Re: [infinispan-dev] DIST-SYNC, put(), a problem and a solution

Wednesday, 30 July 2014

On 29/07/14 16:39, Dan Berindei wrote:

...
     Investigation:
     ------------
     This mitigated the problem somewhat, but when I increased the requester
     threads to 100, I had the same problem again. Apparently, the Infinispan
     internal thread pool uses a rejection policy of "run" and thus uses the
     JGroups (OOB) thread when exhausted.

 We can't use another rejection policy in the remote executor because the
 message won't be re-delivered by JGroups, and we can't use a queue either.

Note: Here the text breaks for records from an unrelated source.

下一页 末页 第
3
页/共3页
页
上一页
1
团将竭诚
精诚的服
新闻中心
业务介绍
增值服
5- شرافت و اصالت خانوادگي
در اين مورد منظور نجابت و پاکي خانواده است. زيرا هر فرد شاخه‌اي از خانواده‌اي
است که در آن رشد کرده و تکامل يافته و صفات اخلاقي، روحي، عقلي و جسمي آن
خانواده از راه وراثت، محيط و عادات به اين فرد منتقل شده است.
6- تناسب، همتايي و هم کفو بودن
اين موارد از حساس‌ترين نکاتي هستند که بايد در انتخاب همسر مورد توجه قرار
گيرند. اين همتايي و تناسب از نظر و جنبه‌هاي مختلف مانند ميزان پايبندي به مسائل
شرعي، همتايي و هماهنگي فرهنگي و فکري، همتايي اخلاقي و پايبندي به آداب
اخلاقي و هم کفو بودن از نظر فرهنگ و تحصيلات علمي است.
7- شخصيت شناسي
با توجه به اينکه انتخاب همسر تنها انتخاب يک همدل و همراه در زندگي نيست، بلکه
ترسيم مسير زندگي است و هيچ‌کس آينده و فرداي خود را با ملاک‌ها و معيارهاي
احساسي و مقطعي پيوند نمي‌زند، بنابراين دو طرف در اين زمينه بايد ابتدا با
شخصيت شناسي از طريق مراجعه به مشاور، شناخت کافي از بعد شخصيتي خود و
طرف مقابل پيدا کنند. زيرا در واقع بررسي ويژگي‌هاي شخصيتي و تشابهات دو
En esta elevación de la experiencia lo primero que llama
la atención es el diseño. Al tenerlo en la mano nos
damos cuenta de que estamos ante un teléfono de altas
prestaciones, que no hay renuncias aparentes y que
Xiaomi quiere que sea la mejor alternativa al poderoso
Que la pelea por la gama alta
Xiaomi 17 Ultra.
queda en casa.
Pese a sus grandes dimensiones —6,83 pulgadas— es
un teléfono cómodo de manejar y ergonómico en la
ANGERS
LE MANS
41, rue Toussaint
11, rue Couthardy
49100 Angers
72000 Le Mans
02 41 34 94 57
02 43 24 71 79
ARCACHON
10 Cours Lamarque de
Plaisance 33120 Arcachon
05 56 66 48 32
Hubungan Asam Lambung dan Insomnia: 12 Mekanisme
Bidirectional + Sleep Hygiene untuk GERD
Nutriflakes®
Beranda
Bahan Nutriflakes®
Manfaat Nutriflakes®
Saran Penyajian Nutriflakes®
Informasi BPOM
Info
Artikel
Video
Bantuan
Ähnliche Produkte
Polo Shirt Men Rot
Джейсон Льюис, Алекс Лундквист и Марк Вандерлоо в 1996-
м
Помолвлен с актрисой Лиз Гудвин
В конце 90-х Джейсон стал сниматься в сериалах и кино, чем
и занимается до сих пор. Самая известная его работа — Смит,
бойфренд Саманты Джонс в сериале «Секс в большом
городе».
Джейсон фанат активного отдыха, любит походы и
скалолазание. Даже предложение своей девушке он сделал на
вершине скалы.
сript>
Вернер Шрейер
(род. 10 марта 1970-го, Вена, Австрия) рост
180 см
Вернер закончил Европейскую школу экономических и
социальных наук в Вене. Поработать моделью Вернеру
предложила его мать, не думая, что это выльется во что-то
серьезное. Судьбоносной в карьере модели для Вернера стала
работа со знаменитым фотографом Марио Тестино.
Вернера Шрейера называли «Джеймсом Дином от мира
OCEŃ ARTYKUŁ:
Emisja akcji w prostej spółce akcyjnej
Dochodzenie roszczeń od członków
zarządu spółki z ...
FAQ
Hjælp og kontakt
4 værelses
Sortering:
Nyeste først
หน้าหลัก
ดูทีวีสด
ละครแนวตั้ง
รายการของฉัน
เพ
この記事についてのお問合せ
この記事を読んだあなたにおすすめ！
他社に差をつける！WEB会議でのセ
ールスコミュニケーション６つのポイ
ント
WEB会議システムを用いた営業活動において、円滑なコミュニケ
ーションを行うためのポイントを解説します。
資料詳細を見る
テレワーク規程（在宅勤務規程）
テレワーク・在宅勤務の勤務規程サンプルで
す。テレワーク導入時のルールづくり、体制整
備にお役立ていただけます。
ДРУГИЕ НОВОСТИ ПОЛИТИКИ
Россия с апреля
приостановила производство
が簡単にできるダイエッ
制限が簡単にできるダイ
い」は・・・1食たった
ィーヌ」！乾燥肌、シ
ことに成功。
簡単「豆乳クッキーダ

Yes I'm aware of that and "run" is our only option for the Infinispan 
internal thread pool

...
     Suggested solution
     ----------------
     The modification RPC needs to be invoked *outside of the lock scope*:
     - lock K
     - modify K
     - unlock K
     - send modification to backup owner(s) // outside the lock scope

     The primary owner puts the modification of K into a queue from where a
     separate thread/task removes it. The thread then invokes the PUT(K) on
     the backup owner(s).

 Does the replication thread execute the PUT(k) synchronously, or
 asynchronously? I assume asynchronously, otherwise the replication
 thread wouldn't be able to keep up with the writers. 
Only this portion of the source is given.